What is the cost of HS2?
FoI request submitted
ANTI-HS2 campaigners have reacted with anger about a Freedom of Information request over the cost of the project.
Chiltern District Councillor Seb Berry, pictured, submitted a Freedom of Information request explaining that the £50billion estimate was based on 2011 figures and asked for an updated amount.
The reply from HS2 Ltd simply said: “We do not hold this information.”
The Department for Transport issued a fuller response saying: “I am writing to advise you that following a thorough search of our paper and electronic records, I have established that the information you requested is not held by this department because we have no business need to estimate the cost of HS2 in 2015 prices.”
Councillor Berry responded: “It beggars belief that ministers don’t know what the current price tag of HS2 is. Surely the DfT must know the answer to this most basic of questions?
“In their own PR terms it’s obviously better for Government and HS2 Ltd to keep using the lower 2011 prices figure.”
Stop HS2 campaign manager Joe Rukin added: “The arrogance from the Department for Transport, not just that they don’t know the current price of HS2, but that they don’t see any need to know what it is, is both astounding and completely irresponsible.
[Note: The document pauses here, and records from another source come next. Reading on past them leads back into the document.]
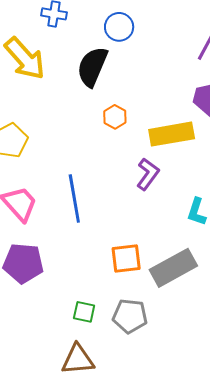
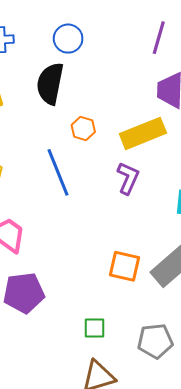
blue line: (74, 199) -> (58, 172), moved
orange square: (126, 258) -> (125, 266), turned 32
gray pentagon: (130, 316) -> (155, 341), moved

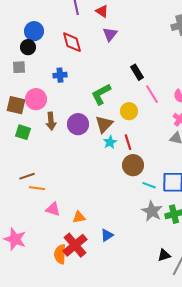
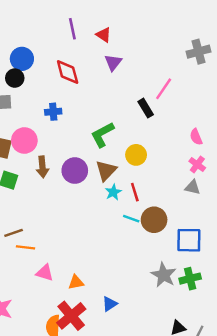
pink line: (152, 94) -> (164, 89), moved, turned 66
brown circle: (133, 165) -> (154, 220), moved
cyan line: (149, 185) -> (131, 219), moved

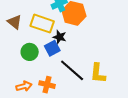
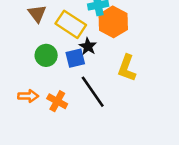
yellow L-shape: (98, 73) -> (127, 68), moved

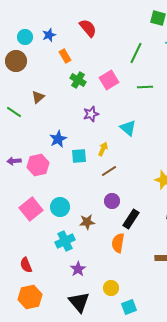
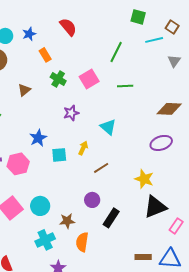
brown triangle: (38, 97) -> (24, 90), moved
brown line: (109, 171) -> (101, 168), moved
orange semicircle: (118, 243) -> (82, 242), moved

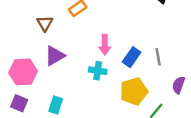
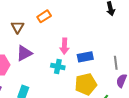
blue rectangle: (132, 57) -> (85, 57), turned 42
gray line: (158, 57) -> (116, 63), moved

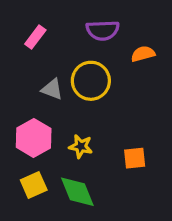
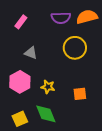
orange semicircle: (143, 54) -> (87, 17), moved, size x1.5
yellow circle: (91, 81) -> (75, 48), moved
yellow square: (34, 185) -> (20, 119), moved

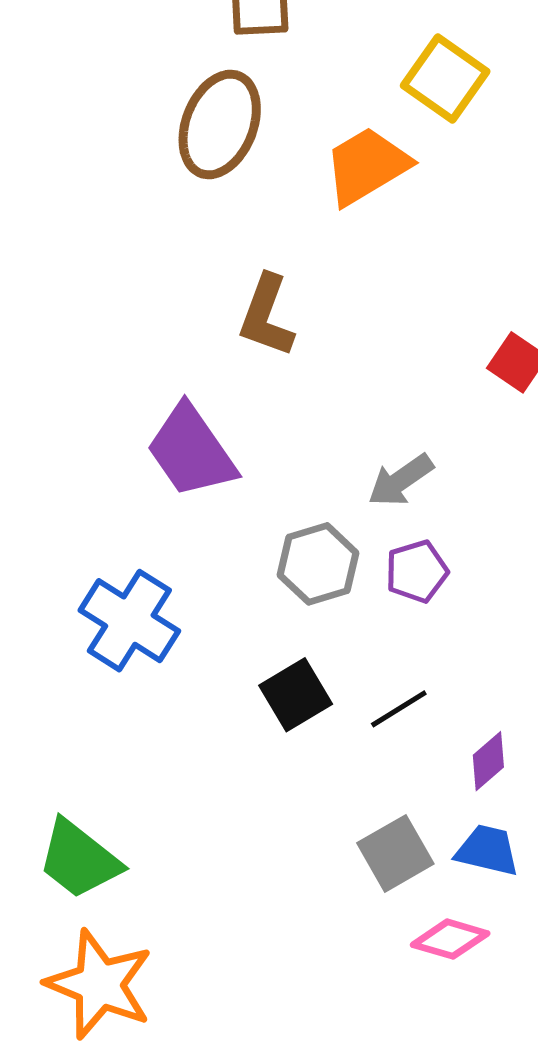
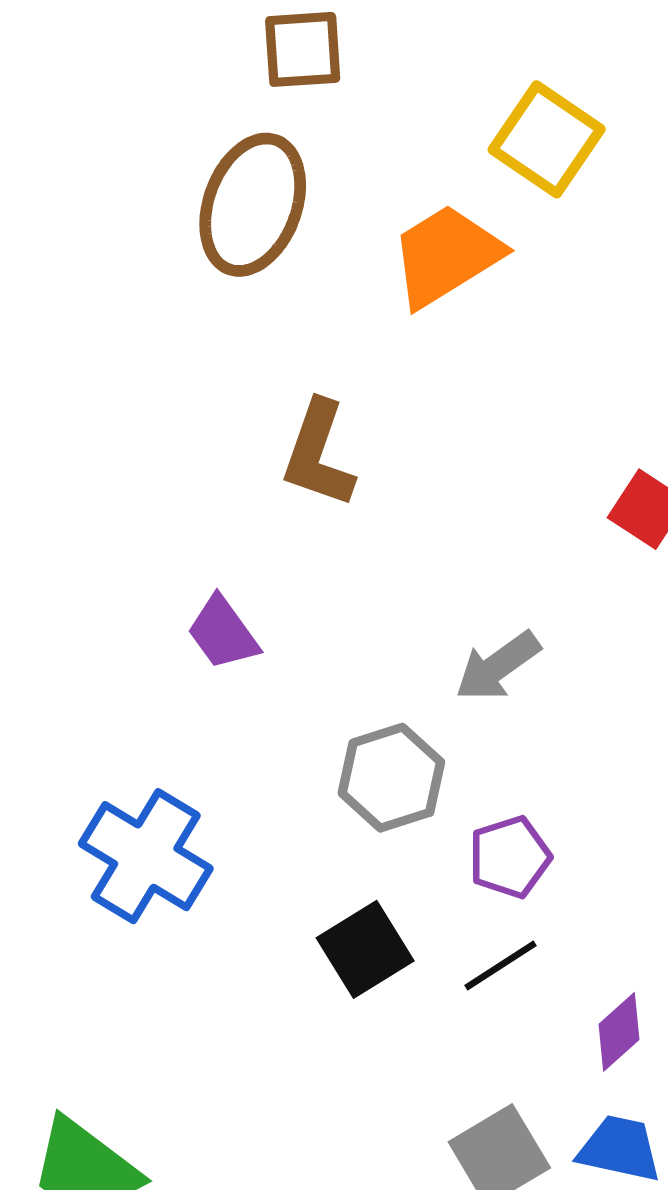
purple trapezoid: (191, 451) -> (223, 633), size x0.6
purple pentagon: (417, 571) -> (510, 857), moved

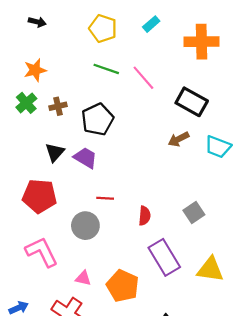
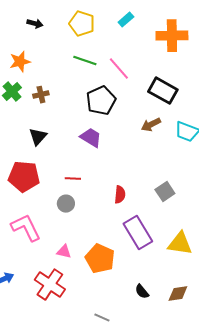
black arrow: (37, 22) -> (35, 24), moved
black pentagon: (97, 119) -> (101, 101), moved
purple trapezoid: (85, 158) -> (91, 138), moved
red line: (105, 198) -> (73, 179), moved
gray circle: (85, 226) -> (66, 204), size x0.7

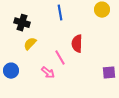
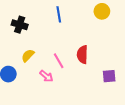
yellow semicircle: (30, 44) -> (28, 56), moved
red semicircle: (77, 44) -> (82, 55), moved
You would have thought that the Government might think that the effect of inflation, especially when construction wage inflation was four times that of average wages and three times general inflation last year is important when they started with a cost of £32bn in 2010 and are already up to £50bn.
“The Government’s own figures for public sector construction show that the cost of contracts went up by 13% between 2011 and 2014, but they are choosing not to apply this fact to the cost of HS2, because it will damage the case for their vanity project.”
Penny Gaines, chair of Stop HS2, said: “With spending on HS2 expected to be several billion a year in the next few years, it is inconceivable that they do not keep track of the expected costs to the British taxpayer.
“If they don’t know what things should cost in current terms at a time when they are negotiating contracts with suppliers, they will never be able to keep control of the budget in the future.
“There is just too great a potential for errors and massive overspends.”